Liverpool PCT’s social marketing team negotiated media partnerships with the Liverpool Echo and Radio City, the two largest media outlets in Liverpool, chosen because of their extensive reach and fit with the target audience. The challenge was kept high on the news agenda, with regular stories appearing in the media. The radio partnership also extended online, with banners, features and a sign-up button.
Local celebrities lent their support throughout, attending ‘tanker’ events, providing quotes for the press and attending photo calls. The launch event saw figures such as Jamie Carragher from Liverpool FC; Beth Tweddle, Team GB gymnast and Steve Johnson, Captain of England’s amputee football team.
There was also a live performance from Britain’s Got Talent football freestyler Jeremy Lynch, which helped to engage the young men in the crowds. Other celebrities have provided ongoing endorsement of the campaign, including actress Claire Sweeney and comedian Johnny Vegas.
The campaign has used 48-sheets, six sheets, street liners, street banners, press and ‘community’ advertising in Boots stores, GPs, job centres, community centres, cafes and other public venues to keep the challenge at the front of the public’s minds. The frequency of the campaign was increased in areas of the city with high prevalence of obesity.
The collective nature of the challenge helped people to feel that they were joining a club of like-minded people. Residents signed up in their thousands, with 1,500 pledging in the first week and the website receiving 50,000 hits. People pledging entered a community in which they were supported at every turn – from one-to-ones with health professionals to receiving CRM packs containing informative and motivational material – stories from other pledges, easy recipes and low cost activities.

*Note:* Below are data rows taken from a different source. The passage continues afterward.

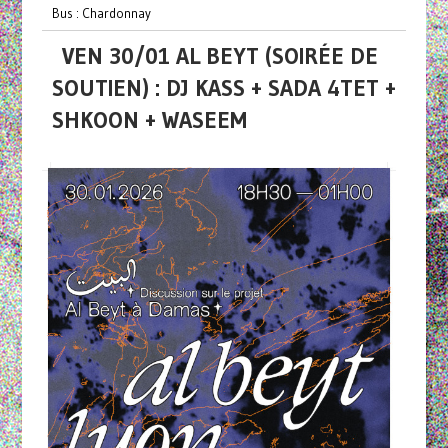
Bus : Chardonnay
VEN 30/01 AL BEYT (SOIRÉE DE
SOUTIEN) : DJ KASS + SADA 4TET +
SHKOON + WASEEM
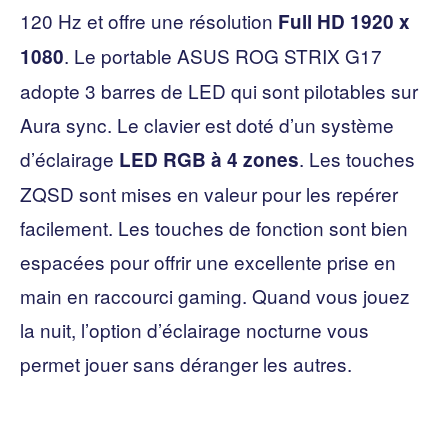
120 Hz et offre une résolution
Full HD 1920 x
. Le portable ASUS ROG STRIX G17
1080
adopte 3 barres de LED qui sont pilotables sur
Aura sync. Le clavier est doté d’un système
d’éclairage
. Les touches
LED RGB à 4 zones
ZQSD sont mises en valeur pour les repérer
facilement. Les touches de fonction sont bien
espacées pour offrir une excellente prise en
main en raccourci gaming. Quand vous jouez
la nuit, l’option d’éclairage nocturne vous
permet jouer sans déranger les autres.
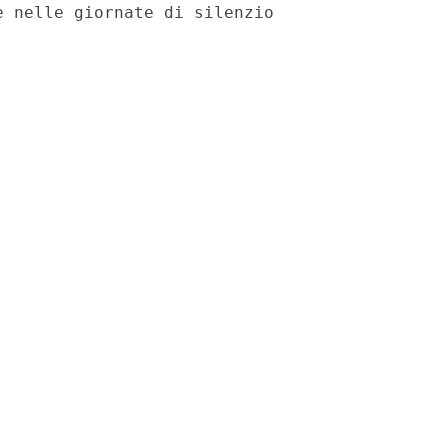
 nelle giornate di silenzio
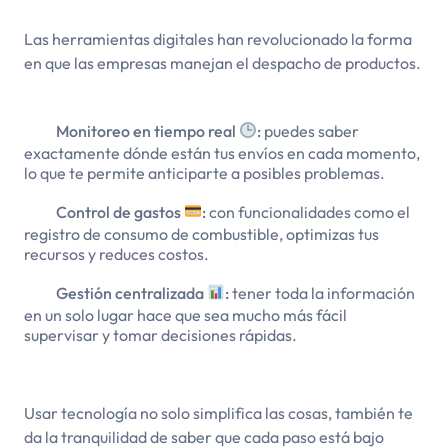
Las herramientas digitales han revolucionado la forma
en que las empresas manejan el despacho de productos.
Monitoreo en tiempo real
:
puedes saber
exactamente dónde están tus envíos en cada momento,
lo que te permite anticiparte a posibles problemas.
Control de gastos
:
con funcionalidades como el
registro de consumo de combustible, optimizas tus
recursos y reduces costos.
Gestión centralizada
:
tener toda la información
en un solo lugar hace que sea mucho más fácil
supervisar y tomar decisiones rápidas.
Usar tecnología no solo simplifica las cosas, también te
da la tranquilidad de saber que cada paso está bajo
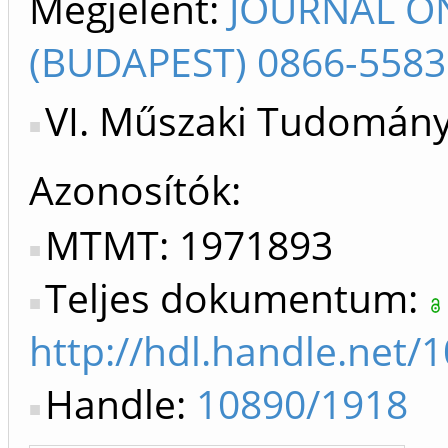
Megjelent:
JOURNAL O
(BUDAPEST) 0866-5583
VI. Műszaki Tudomány
Azonosítók
MTMT: 1971893
Teljes dokumentum:
http://hdl.handle.net/
Handle:
10890/1918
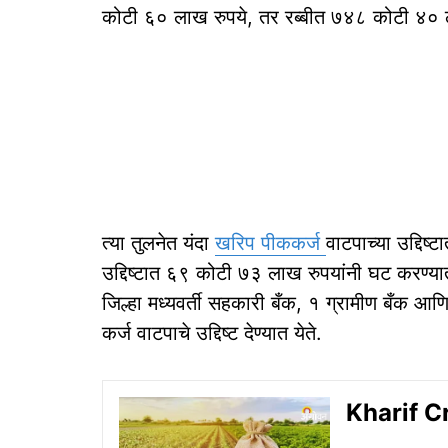
कोटी ६० लाख रुपये, तर रब्बीत ७४८ कोटी ४० लाख
त्या तुलनेत यंदा
खरिप पीककर्ज
वाटपाच्या उद्दिष
उद्दिष्टात ६९ कोटी ७३ लाख रुपयांनी घट करण्या
जिल्हा मध्यवर्ती सहकारी बँक, १ ग्रामीण बँक आ
कर्ज वाटपाचे उद्दिष्ट देण्यात येते.
Kharif Cro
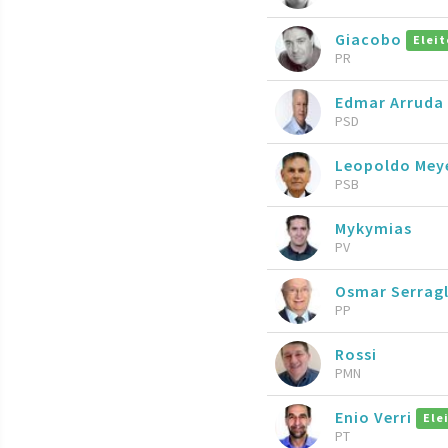
Giacobo
Eleit
PR
Edmar Arruda
PSD
Leopoldo Mey
PSB
Mykymias
PV
Osmar Serragl
PP
Rossi
PMN
Enio Verri
Ele
PT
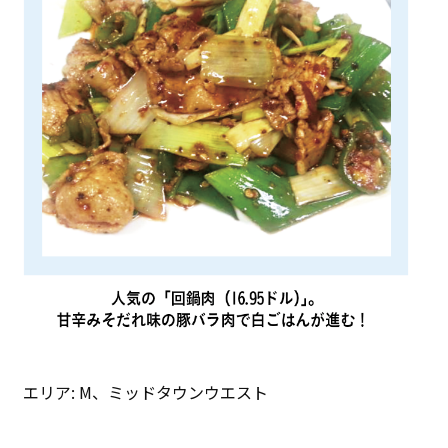
エリア: M、ミッドタウンウエスト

Each person had a personal challenge account on which they could record their progress and people could see the overall campaign progress on a ‘Blue Peter style’ counter on the website, a Challenge tower in the city centre and the side of the tanker. Challenge teams toured the city, signing people up at work and on the street, with additional staff in areas of high obesity.
Staff throughout Liverpool PCT were involved in the delivery of the campaign, in particular those working on the existing award winning ‘Liverpool Active City’ and ‘Taste for Health’ initiatives. Frontline staff such as dietitians, health trainers and practice nurses signed people up to the challenge. Staff were consulted on producing newsletters and other information, providing exercise advice, recipes and editorial feedback.
The social marketing team worked closely with local partners to promote the campaign, with organisations such as Liverpool City Council, Merseyside Fire and Rescue Service, Merseyside Police, MerseyRail and Arriva organising staff ‘sign up’ sessions, publishing articles in staff magazines and featuring the campaign on payslips and intranet pages.
Liverpool’s Challenge is running until January 2010 and has so far had 720,000lbs pledged. The campaign will be fully evaluated in early 2010, but interim evaluation shows high levels of local awareness, with 39% spontaneous awareness of the challenge and the tanker (compared with Weight Watchers 5%), 71% visually-prompted awareness of the challenge.
There is also evidence of behavioural change, with an increase (self reported) in the percentage of participants classed as a healthy weight (BMI 18.5-25.0). 8% of tracked participants have moved into the healthy weight BMI category whilst the number of people in the morbidly obese BMI category (BMI 35.01 plus) has fallen from 38% to 23%. Attempts to eat more healthily have risen from 55% to 85%, with more people consuming fruit and vegetables on top of which 47% have started exercising and 26% have joined a gym or bought exercise equipment.